Mrs. Erdleigh compared to a Whistlerian Nocturne

Jenkins describes Mrs. Erdleigh in her old age: “Lighter than air, disembodied from a material  world, the swirl of capes, hoods, stoles, scarves, veils, as usual encompassed her from head to foot, all seeming of so light a texture that, far from bringing an impression of accretion, their blurring of hard outlines produced a positively spectral effect, a Whistlerian nocturne in portraiture, sage greens, somber blues, almost frivolous greys, sprinkled with gold.” (TK 246/241)


Nocturne in Pink and Gray. (Portrait of Lady Meux.)
James McNeill Whistler, 1881
oil on canvas, 76 x 37 in
The Frick Collection, New York
photo in public domain from the Yorck Project via Wikimedia Commons

The harmonious colors of Whistler’s portraits could be wonderful. We have seen the Portrait of Lady Meux, (shown left) alternatively titled as a Harmony or as a Nocturne. It is only one of many of Whistler’s sumptuous portraits of Victorian women that evoke Mrs. Erdleigh’s other- worldly elegance and, as far as we know, the only one sometimes called a Nocturne.

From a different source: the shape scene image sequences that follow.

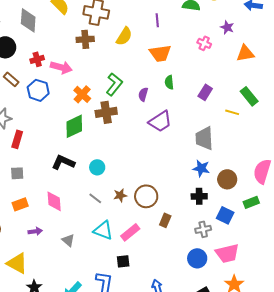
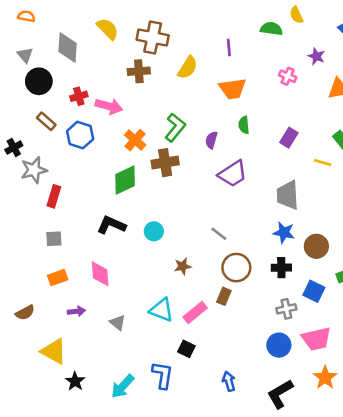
brown circle: (146, 196) -> (236, 268), moved
gray line: (95, 198) -> (219, 234), moved
brown rectangle: (165, 220) -> (224, 296), moved
black square: (123, 261) -> (186, 349), turned 32

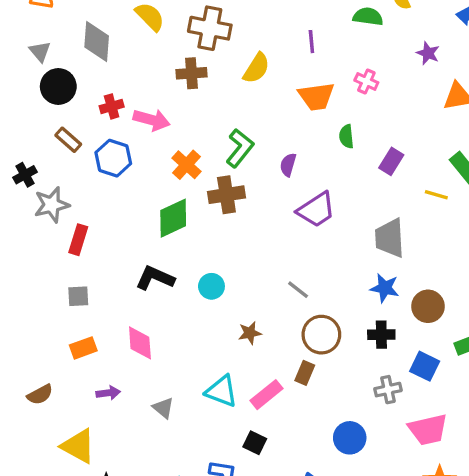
pink cross: (288, 76) -> (366, 81), moved
green semicircle: (244, 125) -> (346, 136), moved
blue circle: (279, 345) -> (350, 438), moved

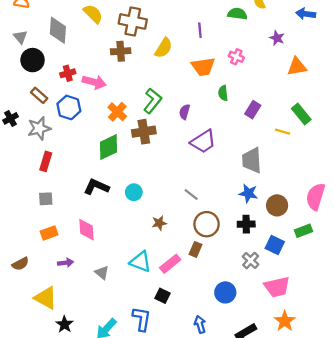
gray star: (52, 205) -> (39, 128), moved
gray cross: (388, 390) -> (251, 261), turned -35

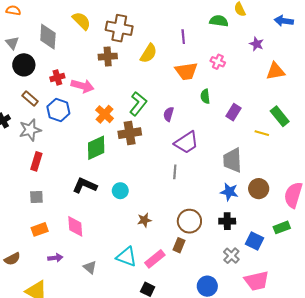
gray line: (191, 194) -> (175, 172), moved, turned 56
brown circle: (277, 205) -> (259, 189), moved

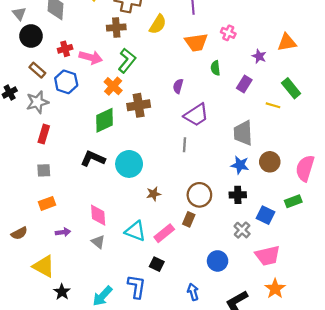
purple star: (257, 44) -> (259, 56), moved
green L-shape: (138, 104) -> (127, 61), moved
cyan circle: (120, 191) -> (129, 164), size x1.6
pink diamond: (75, 226) -> (98, 215), moved

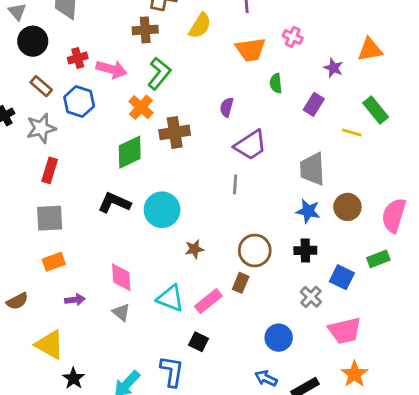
gray square: (44, 170) -> (50, 218), size x1.5
blue arrow: (193, 292) -> (266, 378), moved, turned -49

Mrs. Erdleigh always has dimensions beyond the mere corporeal; in this description of a disembodied Mrs. Erdleigh nearing the end of her life, Jenkins is also recalling the almost abstract quality of Whistler’s nightscapes. About 1871,  he began to paint scenes of the Thames, which he called Nocturnes, works with veiled light and carefully blended muted colors, set at dusk or in the night; see Nocturne: Blue and Silver – Chelsea 1871, now in the Tate.  (American Paintings in the Detroit Institute of Arts Vol. 3).  Whistler took the name  from the music of Chopin, according to a note he wrote in 1872 to Frederick Leyland, a Chopin devotee:

“I say I can’t thank you too much for the name ‘Nocturne’ as a title for my moonlights! You have no idea what an irritation it proves to the critics and consequent pleasure to me—besides it is really so charming and does so poetically say all that I want to say and no more than I wish.”

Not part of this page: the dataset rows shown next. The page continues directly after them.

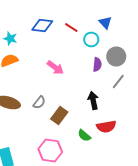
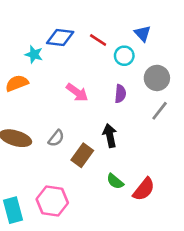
cyan star: (10, 38) -> (34, 54), moved
purple semicircle: (97, 64) -> (120, 94), moved
black arrow: (93, 100) -> (110, 136), moved
red semicircle: (106, 126) -> (144, 189), moved, turned -42
pink hexagon: (50, 150) -> (52, 201), moved

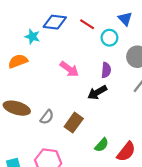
black arrow: (110, 136) -> (97, 92), moved, turned -108
gray semicircle: (56, 138) -> (47, 117), moved
green semicircle: (115, 181) -> (102, 145), turned -88

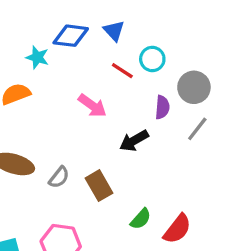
blue triangle: (125, 19) -> (114, 31), moved
red line: (87, 24) -> (122, 71), moved
purple semicircle: (106, 70) -> (162, 107), moved
brown rectangle: (74, 123) -> (99, 186), turned -66

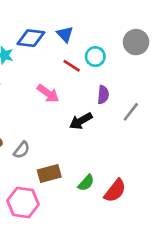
gray circle: (194, 87) -> (136, 42), moved
brown rectangle: (99, 186) -> (49, 174), moved, turned -75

The chief among those critics was Ruskin, who wrote that with Nocturne in Black and  Gold (shown below) Whistler was “flinging a pot of paint in the public’s face.”   Whistler sued Ruskin for libel and won the suit but was awarded a trivial damage payment, much less than his share of the court costs. Later Whistler got more substantial satisfaction, selling the picture for 800 guineas.

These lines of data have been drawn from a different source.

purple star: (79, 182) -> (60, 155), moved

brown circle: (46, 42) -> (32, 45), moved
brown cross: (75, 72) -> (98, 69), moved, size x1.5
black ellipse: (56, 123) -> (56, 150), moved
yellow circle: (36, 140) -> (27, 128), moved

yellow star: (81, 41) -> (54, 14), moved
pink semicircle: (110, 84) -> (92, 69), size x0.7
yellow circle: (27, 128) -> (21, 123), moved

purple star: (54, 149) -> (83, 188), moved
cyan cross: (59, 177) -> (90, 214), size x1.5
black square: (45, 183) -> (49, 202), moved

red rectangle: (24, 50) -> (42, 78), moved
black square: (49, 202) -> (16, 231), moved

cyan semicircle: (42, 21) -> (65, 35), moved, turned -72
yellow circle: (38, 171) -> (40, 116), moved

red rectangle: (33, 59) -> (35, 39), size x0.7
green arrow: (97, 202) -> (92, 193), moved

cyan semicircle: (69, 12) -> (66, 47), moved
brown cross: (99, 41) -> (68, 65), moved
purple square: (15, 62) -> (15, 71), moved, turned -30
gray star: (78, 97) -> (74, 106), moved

Nocturne in Black and Gold: The Falling Rocket James McNeill Whistler, 1875 oil on panel The Detroit Institute of Art photo in public domain from Wikimedia Commons

Nocturne in Black and Gold: The Falling Rocket
James McNeill Whistler, 1875
oil on panel
The Detroit Institute of Art
photo in public domain from Wikimedia Commons

In addition to Nocturne, Whistler often used other musical terms, like Symphony or Harmony, to title his paintings. We recall Jenkin’s description of Pamela Fitton’s crimson and peacock blue blouse  contrasting with Tiepolo’s colors with “dissonance as much as harmony” [TK 88] and wonder if Powell was thinking of Whistler when he wrote this description. Of course, harmony has shades of meaning, which Powell explores in the last volumes of Dance.